◆ WHAT THE EXERCISE ASKS
From the records below, output exactly the lines running from the line containing "has height=2576, width=823." through the line containing "Image resolution: width=1280", and no others.

BEGIN INPUT DATA

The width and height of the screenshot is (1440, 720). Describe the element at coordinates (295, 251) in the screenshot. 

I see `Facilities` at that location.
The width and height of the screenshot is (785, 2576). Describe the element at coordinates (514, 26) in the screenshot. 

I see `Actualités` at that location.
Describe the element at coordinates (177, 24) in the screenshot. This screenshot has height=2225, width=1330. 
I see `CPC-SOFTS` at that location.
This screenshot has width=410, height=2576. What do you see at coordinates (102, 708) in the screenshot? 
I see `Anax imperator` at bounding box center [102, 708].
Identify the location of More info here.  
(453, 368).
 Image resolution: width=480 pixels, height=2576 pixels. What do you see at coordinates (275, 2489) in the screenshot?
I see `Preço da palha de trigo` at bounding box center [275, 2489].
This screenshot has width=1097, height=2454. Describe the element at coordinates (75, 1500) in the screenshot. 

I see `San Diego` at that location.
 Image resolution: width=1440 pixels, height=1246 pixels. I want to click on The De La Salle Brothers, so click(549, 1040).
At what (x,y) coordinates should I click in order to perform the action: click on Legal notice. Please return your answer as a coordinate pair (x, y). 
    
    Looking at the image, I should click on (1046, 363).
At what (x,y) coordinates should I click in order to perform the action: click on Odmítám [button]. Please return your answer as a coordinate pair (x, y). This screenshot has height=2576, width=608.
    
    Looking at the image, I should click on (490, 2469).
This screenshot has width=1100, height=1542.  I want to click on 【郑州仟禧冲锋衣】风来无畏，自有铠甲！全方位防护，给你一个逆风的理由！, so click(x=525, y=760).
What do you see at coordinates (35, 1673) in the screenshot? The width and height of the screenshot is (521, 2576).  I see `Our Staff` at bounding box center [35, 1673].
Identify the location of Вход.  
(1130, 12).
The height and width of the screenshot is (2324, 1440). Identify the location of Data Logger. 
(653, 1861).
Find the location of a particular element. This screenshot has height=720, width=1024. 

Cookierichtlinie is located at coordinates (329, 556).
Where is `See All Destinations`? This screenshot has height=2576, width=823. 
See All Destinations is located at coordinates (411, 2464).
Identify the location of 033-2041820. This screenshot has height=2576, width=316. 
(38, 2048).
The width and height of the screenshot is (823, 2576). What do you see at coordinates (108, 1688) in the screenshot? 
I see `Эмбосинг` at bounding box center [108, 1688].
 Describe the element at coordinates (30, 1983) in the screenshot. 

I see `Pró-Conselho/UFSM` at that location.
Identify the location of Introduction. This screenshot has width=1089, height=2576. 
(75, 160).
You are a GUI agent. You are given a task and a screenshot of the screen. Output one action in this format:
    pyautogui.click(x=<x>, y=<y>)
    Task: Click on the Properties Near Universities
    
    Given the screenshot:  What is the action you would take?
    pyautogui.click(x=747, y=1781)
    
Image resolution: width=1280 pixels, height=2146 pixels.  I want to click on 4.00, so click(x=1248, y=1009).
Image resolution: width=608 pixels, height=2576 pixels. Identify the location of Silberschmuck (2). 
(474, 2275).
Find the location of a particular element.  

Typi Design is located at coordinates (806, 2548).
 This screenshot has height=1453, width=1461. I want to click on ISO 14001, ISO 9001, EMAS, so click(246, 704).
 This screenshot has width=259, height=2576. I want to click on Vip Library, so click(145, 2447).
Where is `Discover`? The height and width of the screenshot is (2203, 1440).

END INPUT DATA

◆ RESPONSE TO THE TASK
Where is `See All Destinations`? This screenshot has height=2576, width=823. 
See All Destinations is located at coordinates (411, 2464).
Identify the location of 033-2041820. This screenshot has height=2576, width=316. 
(38, 2048).
The width and height of the screenshot is (823, 2576). What do you see at coordinates (108, 1688) in the screenshot? 
I see `Эмбосинг` at bounding box center [108, 1688].
 Describe the element at coordinates (30, 1983) in the screenshot. 

I see `Pró-Conselho/UFSM` at that location.
Identify the location of Introduction. This screenshot has width=1089, height=2576. 
(75, 160).
You are a GUI agent. You are given a task and a screenshot of the screen. Output one action in this format:
    pyautogui.click(x=<x>, y=<y>)
    Task: Click on the Properties Near Universities
    
    Given the screenshot:  What is the action you would take?
    pyautogui.click(x=747, y=1781)
    
Image resolution: width=1280 pixels, height=2146 pixels.  I want to click on 4.00, so click(x=1248, y=1009).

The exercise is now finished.